Every record, down to the last line, must be given again exactly.

Dataset content Block Start

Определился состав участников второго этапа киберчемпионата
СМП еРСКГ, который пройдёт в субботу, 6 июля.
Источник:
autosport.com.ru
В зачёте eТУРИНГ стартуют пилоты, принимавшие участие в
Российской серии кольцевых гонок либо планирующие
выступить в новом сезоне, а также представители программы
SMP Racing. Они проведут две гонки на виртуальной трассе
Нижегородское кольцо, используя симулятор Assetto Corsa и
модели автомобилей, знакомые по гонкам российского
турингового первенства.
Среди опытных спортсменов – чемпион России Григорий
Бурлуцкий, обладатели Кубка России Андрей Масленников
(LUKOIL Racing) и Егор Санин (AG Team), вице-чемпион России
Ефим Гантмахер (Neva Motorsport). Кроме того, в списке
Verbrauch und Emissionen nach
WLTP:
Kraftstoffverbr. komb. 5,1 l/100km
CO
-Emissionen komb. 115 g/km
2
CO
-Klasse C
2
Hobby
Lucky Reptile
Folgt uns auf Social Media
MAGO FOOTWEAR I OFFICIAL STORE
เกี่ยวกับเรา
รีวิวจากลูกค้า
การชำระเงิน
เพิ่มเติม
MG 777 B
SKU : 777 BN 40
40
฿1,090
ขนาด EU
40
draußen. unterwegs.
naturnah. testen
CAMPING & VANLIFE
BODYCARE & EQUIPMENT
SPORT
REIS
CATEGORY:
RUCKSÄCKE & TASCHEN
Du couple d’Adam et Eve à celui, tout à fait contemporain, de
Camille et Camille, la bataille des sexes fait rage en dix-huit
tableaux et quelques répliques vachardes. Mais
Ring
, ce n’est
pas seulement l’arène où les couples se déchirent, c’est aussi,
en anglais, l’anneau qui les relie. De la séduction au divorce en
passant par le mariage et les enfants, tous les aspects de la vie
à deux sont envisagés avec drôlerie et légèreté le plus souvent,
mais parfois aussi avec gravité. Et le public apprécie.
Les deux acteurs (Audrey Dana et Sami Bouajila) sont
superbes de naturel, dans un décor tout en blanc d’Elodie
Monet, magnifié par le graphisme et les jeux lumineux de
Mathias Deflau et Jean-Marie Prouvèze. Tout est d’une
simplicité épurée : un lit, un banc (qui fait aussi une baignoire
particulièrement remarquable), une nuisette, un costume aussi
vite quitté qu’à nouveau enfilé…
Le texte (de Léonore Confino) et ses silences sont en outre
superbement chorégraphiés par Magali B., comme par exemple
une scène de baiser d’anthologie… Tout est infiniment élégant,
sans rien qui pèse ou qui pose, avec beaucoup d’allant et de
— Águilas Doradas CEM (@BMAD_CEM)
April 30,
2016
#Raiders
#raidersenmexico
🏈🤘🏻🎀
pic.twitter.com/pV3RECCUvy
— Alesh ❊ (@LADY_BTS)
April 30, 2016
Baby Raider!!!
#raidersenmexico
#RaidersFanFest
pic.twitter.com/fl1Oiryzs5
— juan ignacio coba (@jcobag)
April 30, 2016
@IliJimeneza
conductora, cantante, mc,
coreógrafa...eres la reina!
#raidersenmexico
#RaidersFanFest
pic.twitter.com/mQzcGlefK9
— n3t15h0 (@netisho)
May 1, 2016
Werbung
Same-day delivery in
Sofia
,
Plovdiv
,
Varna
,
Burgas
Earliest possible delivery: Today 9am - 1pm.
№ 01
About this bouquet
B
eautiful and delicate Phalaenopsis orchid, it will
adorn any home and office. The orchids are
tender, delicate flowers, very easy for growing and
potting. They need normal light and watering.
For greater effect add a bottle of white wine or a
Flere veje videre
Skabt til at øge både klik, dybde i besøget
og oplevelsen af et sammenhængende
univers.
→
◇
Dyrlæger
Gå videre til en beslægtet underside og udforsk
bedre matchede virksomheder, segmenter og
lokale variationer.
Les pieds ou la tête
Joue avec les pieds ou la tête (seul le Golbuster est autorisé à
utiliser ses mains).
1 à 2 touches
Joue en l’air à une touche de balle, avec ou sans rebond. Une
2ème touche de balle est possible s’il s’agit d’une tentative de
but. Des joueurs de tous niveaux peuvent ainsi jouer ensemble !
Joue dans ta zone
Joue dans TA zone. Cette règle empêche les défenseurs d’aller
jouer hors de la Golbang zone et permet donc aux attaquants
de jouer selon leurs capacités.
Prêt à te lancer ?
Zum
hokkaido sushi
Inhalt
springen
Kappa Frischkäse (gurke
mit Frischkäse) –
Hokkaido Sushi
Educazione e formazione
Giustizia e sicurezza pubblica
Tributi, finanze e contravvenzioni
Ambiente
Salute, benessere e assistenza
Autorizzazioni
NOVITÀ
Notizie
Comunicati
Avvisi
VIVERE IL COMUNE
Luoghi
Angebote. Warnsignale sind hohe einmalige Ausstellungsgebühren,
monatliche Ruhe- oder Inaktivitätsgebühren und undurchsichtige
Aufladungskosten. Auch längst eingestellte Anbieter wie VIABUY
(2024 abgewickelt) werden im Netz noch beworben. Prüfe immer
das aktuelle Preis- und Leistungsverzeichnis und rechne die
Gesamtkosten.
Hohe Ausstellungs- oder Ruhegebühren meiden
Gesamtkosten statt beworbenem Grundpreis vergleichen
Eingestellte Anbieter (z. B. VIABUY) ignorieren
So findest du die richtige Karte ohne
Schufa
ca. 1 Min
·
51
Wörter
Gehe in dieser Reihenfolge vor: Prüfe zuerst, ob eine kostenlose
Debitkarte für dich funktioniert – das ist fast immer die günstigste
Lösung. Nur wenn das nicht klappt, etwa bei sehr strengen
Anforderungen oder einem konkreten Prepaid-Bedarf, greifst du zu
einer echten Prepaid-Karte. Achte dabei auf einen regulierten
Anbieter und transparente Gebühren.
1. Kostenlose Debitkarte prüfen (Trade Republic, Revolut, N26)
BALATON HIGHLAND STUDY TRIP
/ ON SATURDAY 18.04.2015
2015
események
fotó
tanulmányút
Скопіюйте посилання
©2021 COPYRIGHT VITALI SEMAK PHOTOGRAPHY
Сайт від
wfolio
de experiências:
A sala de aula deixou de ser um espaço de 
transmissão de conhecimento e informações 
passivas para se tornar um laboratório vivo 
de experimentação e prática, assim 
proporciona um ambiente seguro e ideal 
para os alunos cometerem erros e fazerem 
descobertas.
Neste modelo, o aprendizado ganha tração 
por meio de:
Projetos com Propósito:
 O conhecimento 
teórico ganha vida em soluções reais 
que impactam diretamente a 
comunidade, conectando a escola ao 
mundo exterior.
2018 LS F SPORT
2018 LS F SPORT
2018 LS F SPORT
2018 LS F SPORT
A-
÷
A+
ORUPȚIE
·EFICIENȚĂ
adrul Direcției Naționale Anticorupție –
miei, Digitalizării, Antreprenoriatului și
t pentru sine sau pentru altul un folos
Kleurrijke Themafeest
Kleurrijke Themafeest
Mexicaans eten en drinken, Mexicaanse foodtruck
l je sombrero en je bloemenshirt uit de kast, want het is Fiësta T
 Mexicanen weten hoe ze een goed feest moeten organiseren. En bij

Dataset content Block End

Solution to this exercise ::
Определился состав участников второго этапа киберчемпионата
СМП еРСКГ, который пройдёт в субботу, 6 июля.
Источник:
autosport.com.ru
В зачёте eТУРИНГ стартуют пилоты, принимавшие участие в
Российской серии кольцевых гонок либо планирующие
выступить в новом сезоне, а также представители программы
SMP Racing. Они проведут две гонки на виртуальной трассе
Нижегородское кольцо, используя симулятор Assetto Corsa и
модели автомобилей, знакомые по гонкам российского
турингового первенства.
Среди опытных спортсменов – чемпион России Григорий
Бурлуцкий, обладатели Кубка России Андрей Масленников
(LUKOIL Racing) и Егор Санин (AG Team), вице-чемпион России
Ефим Гантмахер (Neva Motorsport). Кроме того, в списке
Verbrauch und Emissionen nach
WLTP:
Kraftstoffverbr. komb. 5,1 l/100km
CO
-Emissionen komb. 115 g/km
2
CO
-Klasse C
2
Hobby
Lucky Reptile
Folgt uns auf Social Media
MAGO FOOTWEAR I OFFICIAL STORE
เกี่ยวกับเรา
รีวิวจากลูกค้า
การชำระเงิน
เพิ่มเติม
MG 777 B
SKU : 777 BN 40
40
฿1,090
ขนาด EU
40
draußen. unterwegs.
naturnah. testen
CAMPING & VANLIFE
BODYCARE & EQUIPMENT
SPORT
REIS
CATEGORY:
RUCKSÄCKE & TASCHEN
Du couple d’Adam et Eve à celui, tout à fait contemporain, de
Camille et Camille, la bataille des sexes fait rage en dix-huit
tableaux et quelques répliques vachardes. Mais
Ring
, ce n’est
pas seulement l’arène où les couples se déchirent, c’est aussi,
en anglais, l’anneau qui les relie. De la séduction au divorce en
passant par le mariage et les enfants, tous les aspects de la vie
à deux sont envisagés avec drôlerie et légèreté le plus souvent,
mais parfois aussi avec gravité. Et le public apprécie.
Les deux acteurs (Audrey Dana et Sami Bouajila) sont
superbes de naturel, dans un décor tout en blanc d’Elodie
Monet, magnifié par le graphisme et les jeux lumineux de
Mathias Deflau et Jean-Marie Prouvèze. Tout est d’une
simplicité épurée : un lit, un banc (qui fait aussi une baignoire
particulièrement remarquable), une nuisette, un costume aussi
vite quitté qu’à nouveau enfilé…
Le texte (de Léonore Confino) et ses silences sont en outre
superbement chorégraphiés par Magali B., comme par exemple
une scène de baiser d’anthologie… Tout est infiniment élégant,
sans rien qui pèse ou qui pose, avec beaucoup d’allant et de
— Águilas Doradas CEM (@BMAD_CEM)
April 30,
2016
#Raiders
#raidersenmexico
🏈🤘🏻🎀
pic.twitter.com/pV3RECCUvy
— Alesh ❊ (@LADY_BTS)
April 30, 2016
Baby Raider!!!
#raidersenmexico
#RaidersFanFest
pic.twitter.com/fl1Oiryzs5
— juan ignacio coba (@jcobag)
April 30, 2016
@IliJimeneza
conductora, cantante, mc,
coreógrafa...eres la reina!
#raidersenmexico
#RaidersFanFest
pic.twitter.com/mQzcGlefK9
— n3t15h0 (@netisho)
May 1, 2016
Werbung
Same-day delivery in
Sofia
,
Plovdiv
,
Varna
,
Burgas
Earliest possible delivery: Today 9am - 1pm.
№ 01
About this bouquet
B
eautiful and delicate Phalaenopsis orchid, it will
adorn any home and office. The orchids are
tender, delicate flowers, very easy for growing and
potting. They need normal light and watering.
For greater effect add a bottle of white wine or a
Flere veje videre
Skabt til at øge både klik, dybde i besøget
og oplevelsen af et sammenhængende
univers.
→
◇
Dyrlæger
Gå videre til en beslægtet underside og udforsk
bedre matchede virksomheder, segmenter og
lokale variationer.
Les pieds ou la tête
Joue avec les pieds ou la tête (seul le Golbuster est autorisé à
utiliser ses mains).
1 à 2 touches
Joue en l’air à une touche de balle, avec ou sans rebond. Une
2ème touche de balle est possible s’il s’agit d’une tentative de
but. Des joueurs de tous niveaux peuvent ainsi jouer ensemble !
Joue dans ta zone
Joue dans TA zone. Cette règle empêche les défenseurs d’aller
jouer hors de la Golbang zone et permet donc aux attaquants
de jouer selon leurs capacités.
Prêt à te lancer ?
Zum
hokkaido sushi
Inhalt
springen
Kappa Frischkäse (gurke
mit Frischkäse) –
Hokkaido Sushi
Educazione e formazione
Giustizia e sicurezza pubblica
Tributi, finanze e contravvenzioni
Ambiente
Salute, benessere e assistenza
Autorizzazioni
NOVITÀ
Notizie
Comunicati
Avvisi
VIVERE IL COMUNE
Luoghi
Angebote. Warnsignale sind hohe einmalige Ausstellungsgebühren,
monatliche Ruhe- oder Inaktivitätsgebühren und undurchsichtige
Aufladungskosten. Auch längst eingestellte Anbieter wie VIABUY
(2024 abgewickelt) werden im Netz noch beworben. Prüfe immer
das aktuelle Preis- und Leistungsverzeichnis und rechne die
Gesamtkosten.
Hohe Ausstellungs- oder Ruhegebühren meiden
Gesamtkosten statt beworbenem Grundpreis vergleichen
Eingestellte Anbieter (z. B. VIABUY) ignorieren
So findest du die richtige Karte ohne
Schufa
ca. 1 Min
·
51
Wörter
Gehe in dieser Reihenfolge vor: Prüfe zuerst, ob eine kostenlose
Debitkarte für dich funktioniert – das ist fast immer die günstigste
Lösung. Nur wenn das nicht klappt, etwa bei sehr strengen
Anforderungen oder einem konkreten Prepaid-Bedarf, greifst du zu
einer echten Prepaid-Karte. Achte dabei auf einen regulierten
Anbieter und transparente Gebühren.
1. Kostenlose Debitkarte prüfen (Trade Republic, Revolut, N26)
BALATON HIGHLAND STUDY TRIP
/ ON SATURDAY 18.04.2015
2015
események
fotó
tanulmányút
Скопіюйте посилання
©2021 COPYRIGHT VITALI SEMAK PHOTOGRAPHY
Сайт від
wfolio
de experiências:
A sala de aula deixou de ser um espaço de 
transmissão de conhecimento e informações 
passivas para se tornar um laboratório vivo 
de experimentação e prática, assim 
proporciona um ambiente seguro e ideal 
para os alunos cometerem erros e fazerem 
descobertas.
Neste modelo, o aprendizado ganha tração 
por meio de:
Projetos com Propósito:
 O conhecimento 
teórico ganha vida em soluções reais 
que impactam diretamente a 
comunidade, conectando a escola ao 
mundo exterior.
2018 LS F SPORT
2018 LS F SPORT
2018 LS F SPORT
2018 LS F SPORT
A-
÷
A+
ORUPȚIE
·EFICIENȚĂ
adrul Direcției Naționale Anticorupție –
miei, Digitalizării, Antreprenoriatului și
t pentru sine sau pentru altul un folos
Kleurrijke Themafeest
Kleurrijke Themafeest
Mexicaans eten en drinken, Mexicaanse foodtruck
l je sombrero en je bloemenshirt uit de kast, want het is Fiësta T
 Mexicanen weten hoe ze een goed feest moeten organiseren. En bij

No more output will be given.